(Bornheim1989)
O grande desbravador de caminhos, nesta questão, foi Hegel. A sua intuição genial, expressa na dialética do mestre e do escravo, foi mostrar que a consciência depende, em seu próprio cerne, para ser, do reconhecimento de outra consciência: eu só sou na medida em que o outro me reconhece como tal. Heidegger não é menos incisivo: o homem é, originariamente, ser-com, a relação eu-tu é compreendida a partir do nós; a dimensão “coletiva” do homem não se acrescenta a um eu inicialmente solitário. Em Sartre as coisas se fazem mais complicadas.
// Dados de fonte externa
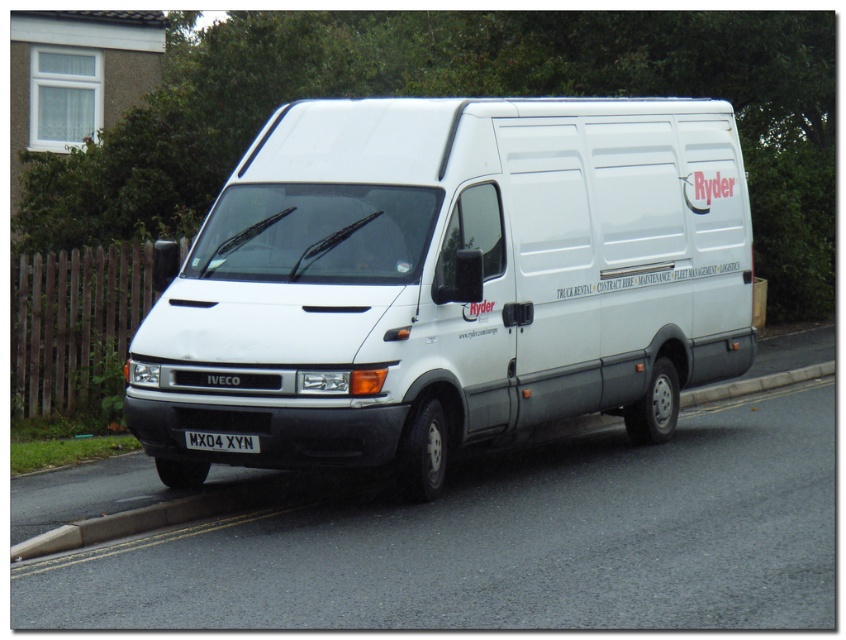 Does white matte van at center appear under concrete curb at lower center?

Incorrect, white matte van at center is not positioned below concrete curb at lower center.

Which is in front, point (547, 371) or point (283, 483)?

Point (283, 483) is more forward.

Who is more forward, [608,180] or [805,380]?

Point [608,180]

Locate an element on the screen. white matte van at center is located at coordinates (449, 282).

Is concrete curb at lower center above white plastic license plate at center?

No, concrete curb at lower center is not above white plastic license plate at center.

Describe the element at coordinates (165, 513) in the screenshot. I see `concrete curb at lower center` at that location.

Locate an element on the screen. concrete curb at lower center is located at coordinates (165, 513).

Which is more to the left, white matte van at center or white plastic license plate at center?

white plastic license plate at center

Which of these two, white matte van at center or white plastic license plate at center, stands taller?

white matte van at center

What do you see at coordinates (449, 282) in the screenshot?
I see `white matte van at center` at bounding box center [449, 282].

O ponto de partida está no olhar. É “infinitamente provável” que o homem que vejo passar seja mais que um boneco aperfeiçoado. Sartre pretende que há uma “ligação fundamental” entre o eu e o tu. Se olho os olhos do outro, sua cor, por exemplo, apreendo um objeto. Mas se capto o olhar do outro tudo muda de figura, pois aí me sinto visto pelo outro, e sei que atrás do olhar do outro há uma consciência. Acontece que o olhar do outro me reduz à condição de objeto, de um em-si. Disso deriva o sentimento originário da minha relação com o outro, que é a vergonha. Tudo se passa como se o outro me flagrasse em meu menos ser, nessa incompletude radical a que me condena o anda que eu sou. A consequência não se faz esperar: a relação intersubjetiva se dá necessariamente no horizonte do conflito; ou bem o outro me olha e sou objeto para ele, ou então reajo e transformo o outro em objeto através do meu olhar. A relação objeto-objeto não existe, o em-si é exterior a si próprio. E a relação sujeito-sujeito também termina não se verificando: como poderia o nada relacionar-se com o nada? Assim, a intersubjetividade só se concretiza com o recurso à dicotomia sujeito-objeto.
O outro é, por princípio, aquele que me olha.
(O ser e o nada, pág, 315)
O olhar é, antes de mais nada, um intermediário que remete de mim a mim mesmo.
(O ser e o nada, pág. 316)
Quando sou visto, tenho, de repente, consciência de mim enquanto escapo a mim mesmo, não enquanto sou o fundamento de meu próprio nada, mas enquanto tenho o meu fundamento fora de mim. Só sou para mim como pura devolução ao outro.
(O ser e o nada, pág. 318)
A vergonha é vergonha de si, ela é reconhecimento de que eu realmente sou esse objeto que o outro olha e julga. Só posso Ter vergonha de minha liberdade enquanto ela me escapa para tornar-se objeto dado.